Reggie Ho, chairman of the Tongzhi Community Joint Meeting (TCJM), one of the main organising groups behind IDAHO, clearly recalls the moment the police showed up. According to Ho, around 20 police officers arrived and demanded the dance performance be stopped. “Basically, they threatened arrest,” Ho claims.
“I didn’t want the situation to escalate,” he recalls. So the music was stopped and the dancers, along with the audience, appeared stunned as Ho went up on stage to tell the crowds what happened.
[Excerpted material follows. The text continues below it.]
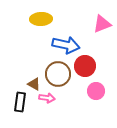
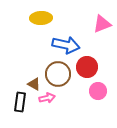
yellow ellipse: moved 1 px up
red circle: moved 2 px right, 1 px down
pink circle: moved 2 px right
pink arrow: rotated 21 degrees counterclockwise
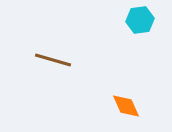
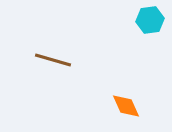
cyan hexagon: moved 10 px right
“The police have told us we don’t have an entertainment licence and we can’t continue the dance,” Ho announced to the crowd of 200 attendees. He claims that despite members of the police being present during IDAHO’s rehearsal just a few hours prior – including the Dancing Angels’ routine – they didn’t mentioned anything to the organisers at the time.
Ho says that the IDAHO organising committee, including representatives from Amnesty International, Gay Harmony, Rainbow of Hong Kong and the Transgender Resource Center, had obtained a No Objection Letter from the Hong Kong Police before the demonstration. It stated, Ho claims, that the police had no problems with IDAHO using the public space for the event.
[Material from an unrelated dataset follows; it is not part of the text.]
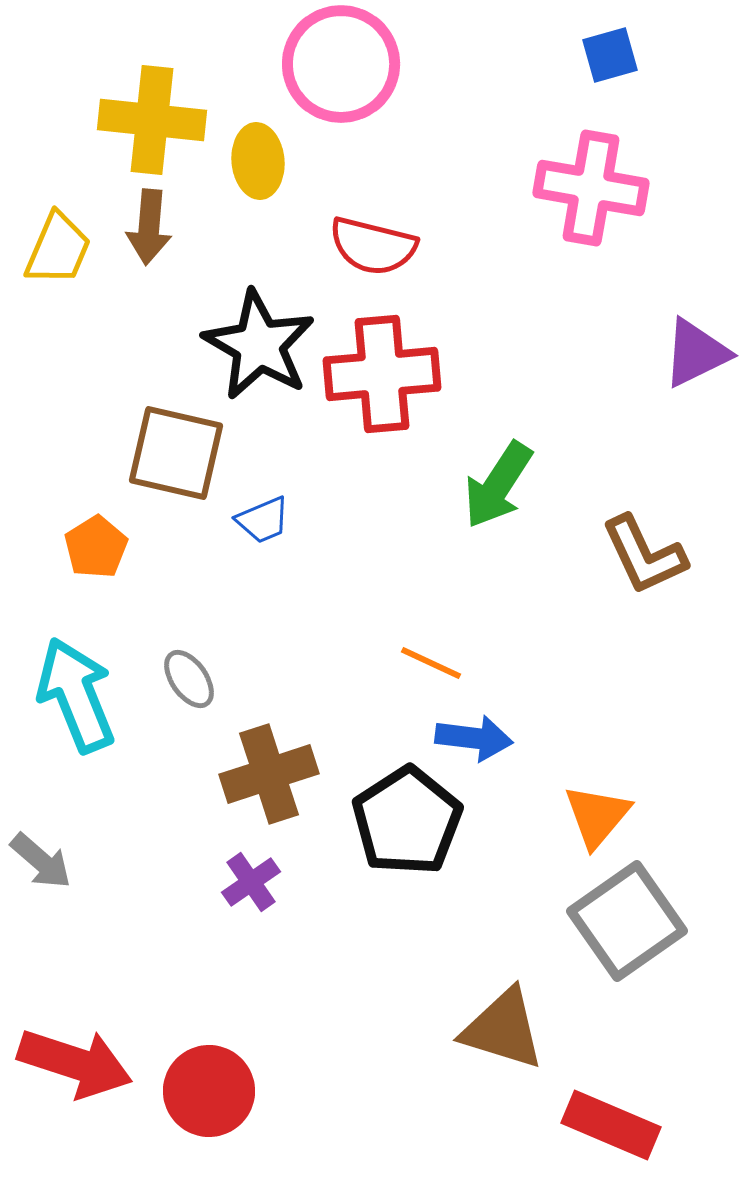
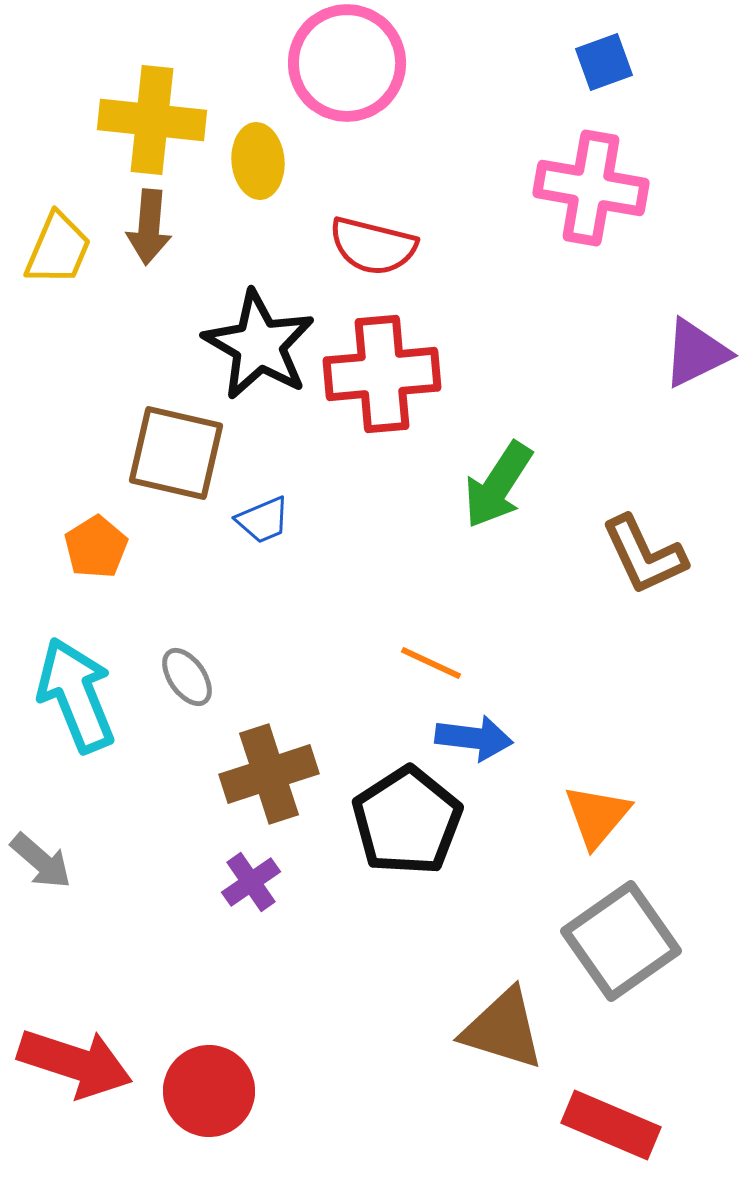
blue square: moved 6 px left, 7 px down; rotated 4 degrees counterclockwise
pink circle: moved 6 px right, 1 px up
gray ellipse: moved 2 px left, 2 px up
gray square: moved 6 px left, 20 px down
But Ho says the police’s presence did not stop there. In addition to demanding an end to the dance performance, he claims four to five policemen began videotaping not only the Dancing Angels, but members of the audience.
“The way they videotaped the crowd, it was done very aggressively,” says Paul Thompson, TCJM’s public relations officer. “And they were making a point of putting the camera on everybody, making people feel as if they’d done something wrong – which they hadn’t.”
A gay demonstrator at IDAHO, who wants to remain anonymous, is taking legal action against what he alleges was police interference on May 15. According to a press release issued on June 3, he claims his Basic Law right to peacefully demonstrate without disruption from the police was infringed upon. Michael Vidler, a human rights solicitor, is representing him.
“The dance would possibly come within the definition of public entertainment,” Vidler says. “But they were doing so as part of a demonstration and therefore they had the right to demonstrate that overrode the issue.”
If all goes in their favour, Vidler and his client hope to obtain a declaration saying that the police actions during IDAHO were wrong. “The decision of the police to disrupt this demonstration was unlawful,” claims Vidler. “The police, in our view, made a mistake. They need to be reaffirmed that people have the right to demonstrate peacefully.”
Vidler is also seeking nominal damages for his client, but he says that it is ‘ancillary’ to the declaration. He’s optimistic about the case, mentioning a 2004 case when a Falun Gong member was convicted for obstructing the pavement during a protest. The Court of Final Appeal ruled that their right to demonstrate overrode the issue of public space. Referring to the Falun Gong case, Vidler says: “That’s an authority we’ll be citing.”
Time Out contacted the Wan Chai Police District for comment but did not receive a reply.